President Donald Trump woke up in a bad mood Sunday morning and knew just where to aim his ire: his good old friends in the media. Mere hours after Saturday Night Live aired a sketch in which it imagined a magical world in which Trump was never president, the commander in chief blasted his critics in the media and wondered why criticizing him was legal in the first place. We know he was mad at Saturday Night Live because he specifically mentioned the show in his tweet.
“A REAL scandal is the one sided coverage, hour by hour, of networks like NBC & Democrat spin machines like Saturday Night Live,” Trump wrote on Twitter. “It is all nothing less than unfair news coverage and Dem commercials. Should be tested in courts, can’t be legal? Only defame & belittle! Collusion?”
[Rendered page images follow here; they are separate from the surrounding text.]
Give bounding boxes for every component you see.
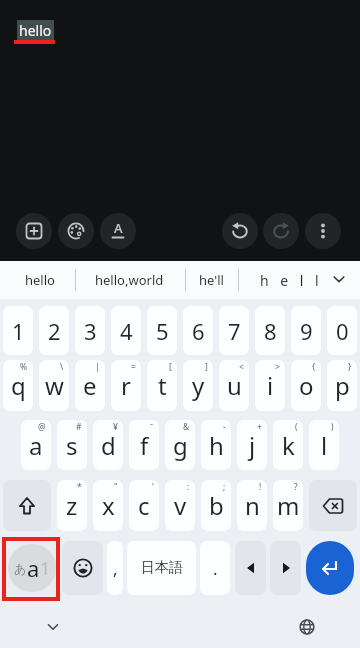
staticText: : [187,481,190,493]
button[interactable]: r [111,360,141,411]
staticText: h e l l [260,271,323,290]
staticText: s [66,429,78,462]
button[interactable]: j [237,420,267,470]
button[interactable]: h [201,420,231,470]
staticText: hello [19,21,52,40]
staticText: hello [25,271,55,289]
staticText: j [249,429,256,462]
button[interactable]: 日本語 [127,541,196,595]
staticText: y [192,369,205,402]
staticText: # [76,421,82,433]
staticText: { [312,361,316,373]
button[interactable]: y [183,360,213,411]
button[interactable]: v [165,480,195,531]
staticText: h [209,429,224,462]
staticText: q [11,369,26,402]
button[interactable]: hello,world [86,261,172,299]
button[interactable]: c [129,480,159,531]
staticText: < [239,361,244,373]
button[interactable]: x [93,480,123,531]
button[interactable]: f [129,420,159,470]
staticText: ; [223,481,226,493]
staticText: } [348,361,352,373]
staticText: a [27,553,40,583]
staticText: f [140,429,149,462]
button[interactable]: u [219,360,249,411]
staticText: x [102,489,115,522]
button[interactable]: w [39,360,69,411]
button[interactable]: e [75,360,105,411]
button[interactable] [270,541,301,595]
staticText: A [114,219,123,237]
button[interactable]: A [100,213,136,249]
staticText: u [227,369,242,402]
staticText: . [213,557,218,580]
button[interactable]: . [200,541,230,595]
button[interactable]: z [57,480,87,531]
button[interactable]: 9 [291,306,321,355]
button[interactable] [3,480,51,531]
button[interactable]: 1 [3,306,33,355]
button[interactable]: m [273,480,303,531]
staticText: ) [331,421,334,433]
staticText: & [183,421,190,433]
button[interactable]: g [165,420,195,470]
button[interactable]: 0 [327,306,357,355]
staticText: 4 [120,316,133,346]
staticText: g [173,429,188,462]
button[interactable]: 7 [219,306,249,355]
button[interactable] [235,541,266,595]
staticText: n [245,489,260,522]
staticText: * [77,481,82,493]
staticText: hello,world [95,271,164,289]
button[interactable] [294,614,320,640]
button[interactable]: he'll [196,261,226,299]
button[interactable]: 3 [75,306,105,355]
button[interactable]: 2 [39,306,69,355]
button[interactable]: k [273,420,303,470]
staticText: 1 [40,556,51,581]
button[interactable] [16,213,52,249]
staticText: ( [295,421,298,433]
staticText: i [267,369,274,402]
button[interactable]: 5 [147,306,177,355]
button[interactable]: hello [22,261,58,299]
staticText: w [45,369,64,402]
staticText: @ [38,421,46,433]
staticText: 7 [228,316,241,346]
button[interactable] [309,480,357,531]
staticText: 5 [156,316,169,346]
staticText: , [113,557,118,580]
button[interactable] [40,614,66,640]
staticText: | [95,361,100,373]
button[interactable]: , [107,541,123,595]
button[interactable] [305,213,341,249]
button[interactable]: p [327,360,357,411]
staticText: p [335,369,350,402]
button[interactable] [263,213,299,249]
button[interactable]: s [57,420,87,470]
staticText: c [138,489,150,522]
button[interactable]: a [21,420,51,470]
button[interactable]: n [237,480,267,531]
staticText: t [158,369,167,402]
button[interactable]: o [291,360,321,411]
button[interactable]: t [147,360,177,411]
staticText: 3 [84,316,97,346]
button[interactable]: h e l l [252,261,330,299]
button[interactable] [328,268,350,290]
button[interactable] [62,541,103,595]
button[interactable]: d [93,420,123,470]
staticText: 日本語 [141,559,183,577]
button[interactable]: あ [7,541,57,595]
button[interactable]: q [3,360,33,411]
button[interactable]: 6 [183,306,213,355]
button[interactable] [306,541,354,595]
button[interactable] [222,213,258,249]
button[interactable]: i [255,360,285,411]
button[interactable]: 4 [111,306,141,355]
button[interactable]: l [309,420,339,470]
button[interactable] [58,213,94,249]
button[interactable]: b [201,480,231,531]
button[interactable]: 8 [255,306,285,355]
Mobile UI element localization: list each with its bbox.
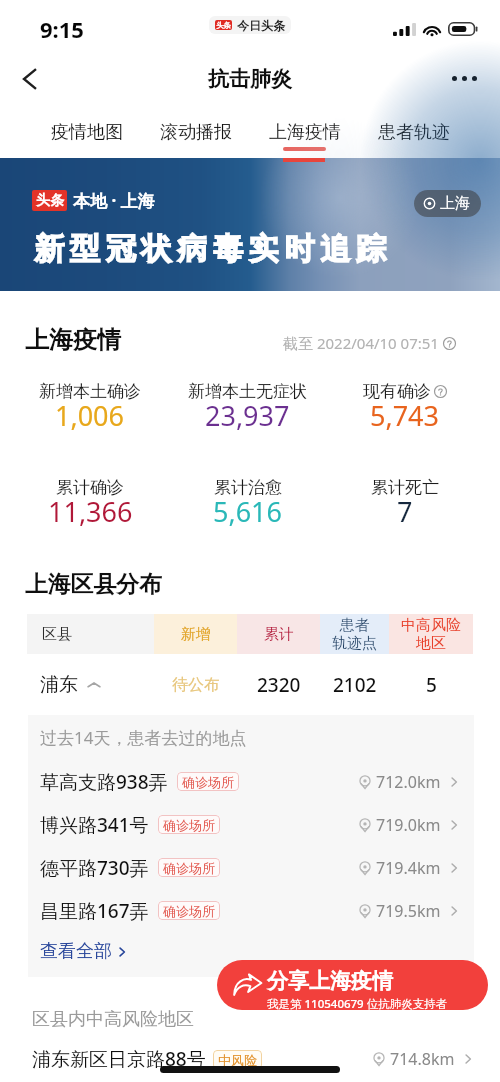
staticText: 累计死亡 <box>371 477 439 498</box>
button[interactable]: 累计治愈 <box>169 477 326 535</box>
staticText: 确诊场所 <box>182 774 234 790</box>
button[interactable]: 查看全部 <box>40 940 128 963</box>
staticText: 确诊场所 <box>163 817 215 833</box>
staticText: 新增 <box>181 625 211 644</box>
staticText: 中高风险 地区 <box>401 616 461 652</box>
staticText: 浦东新区日京路88号 <box>32 1046 206 1072</box>
staticText: 患者轨迹 <box>378 121 450 144</box>
staticText: 昌里路167弄 <box>40 898 149 924</box>
button[interactable]: 新增本土确诊 <box>11 381 169 439</box>
staticText: 9:15 <box>40 14 84 44</box>
staticText: 23,937 <box>205 397 290 434</box>
staticText: 5,616 <box>213 493 283 530</box>
staticText: 累计确诊 <box>56 477 124 498</box>
staticText: 719.4km <box>376 857 441 879</box>
staticText: 患者 轨迹点 <box>332 616 377 652</box>
button[interactable]: 累计死亡 <box>326 477 483 535</box>
button[interactable]: More options <box>447 52 500 105</box>
staticText: 上海区县分布 <box>25 570 162 599</box>
staticText: 2320 <box>257 672 301 698</box>
button[interactable]: 新增本土无症状 <box>169 381 326 439</box>
staticText: 1,006 <box>55 397 125 434</box>
staticText: 上海 <box>440 194 470 213</box>
staticText: 区县 <box>42 625 72 644</box>
staticText: 累计治愈 <box>214 477 282 498</box>
button[interactable]: 浦东新区日京路88号 <box>32 1046 474 1072</box>
staticText: 中风险 <box>218 1052 257 1068</box>
staticText: 新增本土无症状 <box>188 381 307 402</box>
staticText: 11,366 <box>48 493 133 530</box>
button[interactable]: 滚动播报 <box>141 105 250 158</box>
staticText: 新增本土确诊 <box>39 381 141 402</box>
staticText: 查看全部 <box>40 940 112 963</box>
staticText: 719.5km <box>376 900 441 922</box>
staticText: 上海疫情 <box>269 121 341 144</box>
button[interactable]: 上海 <box>414 190 481 217</box>
button[interactable]: 累计确诊 <box>11 477 169 535</box>
button[interactable]: 上海疫情 <box>250 105 359 158</box>
button[interactable]: 博兴路341号 <box>40 803 460 846</box>
button[interactable]: 疫情地图 <box>32 105 141 158</box>
button[interactable]: 昌里路167弄 <box>40 889 460 932</box>
staticText: 分享上海疫情 <box>267 968 393 994</box>
staticText: 5 <box>426 672 437 698</box>
staticText: 滚动播报 <box>160 121 232 144</box>
staticText: 疫情地图 <box>51 121 123 144</box>
button[interactable]: 患者轨迹 <box>359 105 468 158</box>
staticText: 德平路730弄 <box>40 855 149 881</box>
staticText: 2102 <box>333 672 377 698</box>
button[interactable]: 浦东 <box>27 654 473 715</box>
staticText: 714.8km <box>390 1048 455 1070</box>
staticText: 头条 <box>216 21 231 30</box>
staticText: 浦东 <box>40 673 78 697</box>
button[interactable]: 头条 <box>0 158 500 291</box>
button[interactable]: 现有确诊 <box>326 381 483 439</box>
staticText: 抗击肺炎 <box>208 66 292 92</box>
staticText: 现有确诊 <box>363 381 431 402</box>
staticText: 过去14天，患者去过的地点 <box>40 726 247 749</box>
staticText: 712.0km <box>376 771 441 793</box>
staticText: 我是第 110540679 位抗肺炎支持者 <box>267 996 448 1010</box>
button[interactable]: 分享上海疫情 <box>217 960 488 1010</box>
button[interactable]: 草高支路938弄 <box>40 760 460 803</box>
staticText: 头条 <box>36 192 64 210</box>
staticText: 截至 2022/04/10 07:51 <box>283 333 439 353</box>
staticText: 7 <box>397 493 413 530</box>
staticText: 区县内中高风险地区 <box>32 1008 194 1031</box>
staticText: 5,743 <box>370 397 440 434</box>
staticText: 今日头条 <box>237 18 285 33</box>
staticText: 待公布 <box>172 675 220 695</box>
staticText: 确诊场所 <box>163 860 215 876</box>
button[interactable]: Back <box>0 52 60 105</box>
staticText: 本地 · 上海 <box>73 189 155 212</box>
staticText: 上海疫情 <box>25 325 121 355</box>
staticText: 草高支路938弄 <box>40 769 168 795</box>
staticText: 博兴路341号 <box>40 812 149 838</box>
staticText: 累计 <box>264 625 294 644</box>
staticText: 确诊场所 <box>163 903 215 919</box>
staticText: 新型冠状病毒实时追踪 <box>31 230 389 268</box>
staticText: 719.0km <box>376 814 441 836</box>
button[interactable]: 德平路730弄 <box>40 846 460 889</box>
Trump has never been shy about criticizing the media, of course. In October, for example, shortly after 11 people were killed at a Pittsburgh synagogue, the president said that the “great anger in our Country” was caused at least “in part by inaccurate, and even fraudulent, reporting of the news.” He went on to call the “Fake News Media” the “true Enemy of the People.”
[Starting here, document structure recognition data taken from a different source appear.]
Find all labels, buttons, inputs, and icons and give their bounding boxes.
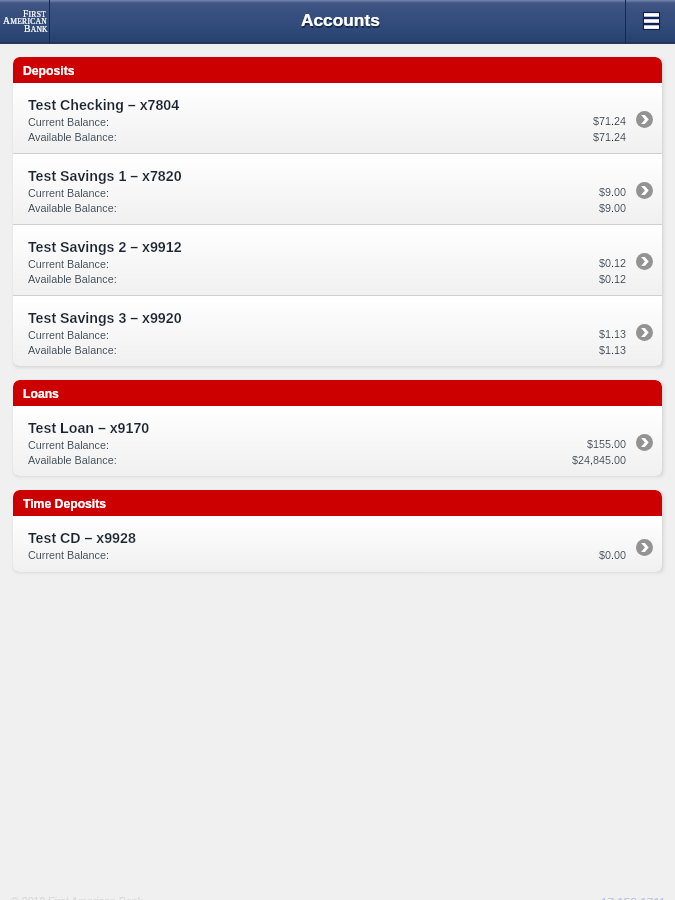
staticText: Available Balance: (28, 454, 117, 466)
staticText: Accounts (301, 10, 380, 29)
staticText: $71.24 (593, 115, 627, 127)
staticText: Available Balance: (28, 344, 117, 356)
staticText: FIRST (23, 8, 47, 19)
button[interactable]: Test Loan – x9170 (13, 406, 662, 476)
staticText: Test CD – x9928 (28, 530, 136, 546)
staticText: $9.00 (599, 202, 627, 214)
button[interactable]: Test Savings 3 – x9920 (13, 296, 662, 366)
staticText: Test Checking – x7804 (28, 97, 180, 113)
staticText: Current Balance: (28, 187, 110, 199)
staticText: $0.12 (599, 257, 627, 269)
staticText: Time Deposits (23, 497, 107, 511)
button[interactable]: First American Bank home (0, 0, 49, 44)
button[interactable]: Test Savings 2 – x9912 (13, 225, 662, 295)
staticText: $9.00 (599, 186, 627, 198)
staticText: v17.153.1711 (595, 895, 666, 900)
staticText: Test Loan – x9170 (28, 420, 150, 436)
staticText: Current Balance: (28, 439, 110, 451)
staticText: $71.24 (593, 131, 627, 143)
staticText: $0.00 (599, 549, 627, 561)
staticText: Current Balance: (28, 549, 110, 561)
staticText: Test Savings 3 – x9920 (28, 310, 182, 326)
staticText: $1.13 (599, 344, 627, 356)
staticText: $155.00 (587, 438, 627, 450)
staticText: Test Savings 1 – x7820 (28, 168, 182, 184)
staticText: Current Balance: (28, 329, 110, 341)
staticText: Deposits (23, 64, 75, 78)
staticText: $1.13 (599, 328, 627, 340)
staticText: AMERICAN (3, 15, 47, 26)
staticText: $24,845.00 (572, 454, 627, 466)
staticText: Available Balance: (28, 273, 117, 285)
button[interactable]: Test Savings 1 – x7820 (13, 154, 662, 224)
staticText: Current Balance: (28, 116, 110, 128)
staticText: Test Savings 2 – x9912 (28, 239, 182, 255)
staticText: $0.12 (599, 273, 627, 285)
staticText: Available Balance: (28, 202, 117, 214)
button[interactable]: Test Checking – x7804 (13, 83, 662, 153)
staticText: BANK (24, 23, 48, 34)
staticText: Loans (23, 387, 59, 401)
staticText: Available Balance: (28, 131, 117, 143)
staticText: © 2018 First American Bank (11, 895, 144, 900)
staticText: Current Balance: (28, 258, 110, 270)
button[interactable]: Test CD – x9928 (13, 516, 662, 572)
button[interactable]: Menu (626, 0, 675, 44)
Yet even as his criticism of the media has become common, the president’s tweet stood out Sunday because he seemed to be implying that parody should be against the law if he is being targeted. Trump apparently really didn’t like SNL’s cold open, which was a take on It’s a Wonderful Life titled “It’s a Wonderful Trump.”
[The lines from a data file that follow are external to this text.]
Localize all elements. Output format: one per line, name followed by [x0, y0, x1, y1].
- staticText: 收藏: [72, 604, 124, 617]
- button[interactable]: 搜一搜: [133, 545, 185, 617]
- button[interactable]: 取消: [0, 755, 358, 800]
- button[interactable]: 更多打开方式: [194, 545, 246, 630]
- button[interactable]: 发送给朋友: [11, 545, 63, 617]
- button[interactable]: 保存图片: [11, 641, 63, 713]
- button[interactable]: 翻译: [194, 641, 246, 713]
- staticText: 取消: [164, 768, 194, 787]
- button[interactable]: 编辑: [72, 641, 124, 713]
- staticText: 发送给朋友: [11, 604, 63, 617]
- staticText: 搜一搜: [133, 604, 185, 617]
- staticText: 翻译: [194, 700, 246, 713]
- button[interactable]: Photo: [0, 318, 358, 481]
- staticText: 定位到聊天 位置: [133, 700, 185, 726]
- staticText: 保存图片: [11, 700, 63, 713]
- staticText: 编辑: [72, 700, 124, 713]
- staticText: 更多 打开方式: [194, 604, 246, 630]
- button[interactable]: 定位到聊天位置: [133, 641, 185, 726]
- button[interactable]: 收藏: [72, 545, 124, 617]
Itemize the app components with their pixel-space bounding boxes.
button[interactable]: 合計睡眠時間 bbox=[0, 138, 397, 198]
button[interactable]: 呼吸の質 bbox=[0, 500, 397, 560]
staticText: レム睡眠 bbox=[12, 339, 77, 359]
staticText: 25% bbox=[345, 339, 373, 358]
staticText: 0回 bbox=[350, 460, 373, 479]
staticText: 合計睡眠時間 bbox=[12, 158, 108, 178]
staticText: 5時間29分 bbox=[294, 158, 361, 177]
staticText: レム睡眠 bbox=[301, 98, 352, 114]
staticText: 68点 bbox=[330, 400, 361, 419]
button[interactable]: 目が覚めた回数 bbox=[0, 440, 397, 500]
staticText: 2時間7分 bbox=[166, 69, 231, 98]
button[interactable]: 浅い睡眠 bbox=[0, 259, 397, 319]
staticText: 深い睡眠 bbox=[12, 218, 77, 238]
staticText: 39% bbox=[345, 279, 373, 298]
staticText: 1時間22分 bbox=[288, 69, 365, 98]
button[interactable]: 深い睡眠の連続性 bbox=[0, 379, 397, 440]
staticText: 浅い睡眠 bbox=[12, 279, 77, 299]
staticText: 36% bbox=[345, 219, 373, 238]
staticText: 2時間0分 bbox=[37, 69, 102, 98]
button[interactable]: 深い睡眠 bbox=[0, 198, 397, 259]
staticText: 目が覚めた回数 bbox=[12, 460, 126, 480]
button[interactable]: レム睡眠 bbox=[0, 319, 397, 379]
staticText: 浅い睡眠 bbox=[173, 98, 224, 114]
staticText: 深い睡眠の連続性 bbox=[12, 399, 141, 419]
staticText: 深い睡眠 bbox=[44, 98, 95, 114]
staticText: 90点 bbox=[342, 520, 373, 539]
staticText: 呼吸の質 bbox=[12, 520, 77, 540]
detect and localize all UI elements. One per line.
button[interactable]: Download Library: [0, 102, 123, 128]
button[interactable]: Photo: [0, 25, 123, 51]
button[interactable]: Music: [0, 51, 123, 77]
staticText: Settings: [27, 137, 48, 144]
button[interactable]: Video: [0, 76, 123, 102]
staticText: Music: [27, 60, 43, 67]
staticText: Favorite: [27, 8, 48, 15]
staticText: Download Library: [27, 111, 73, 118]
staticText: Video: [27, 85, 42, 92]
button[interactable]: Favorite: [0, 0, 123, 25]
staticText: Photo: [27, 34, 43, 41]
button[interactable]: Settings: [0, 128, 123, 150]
Trump’s anti-media screed was the jumping-off point for a Sunday morning Twitter rant on a variety of topics in which the theme was often the “witch hunt” against him. He once again misleadingly mentioned missing text messages between former FBI agents before criticizing his former lawyer Michael Cohen and the special counsel. He then went on to quote Ken Starr saying that “there is no evidence or proof of collusion.”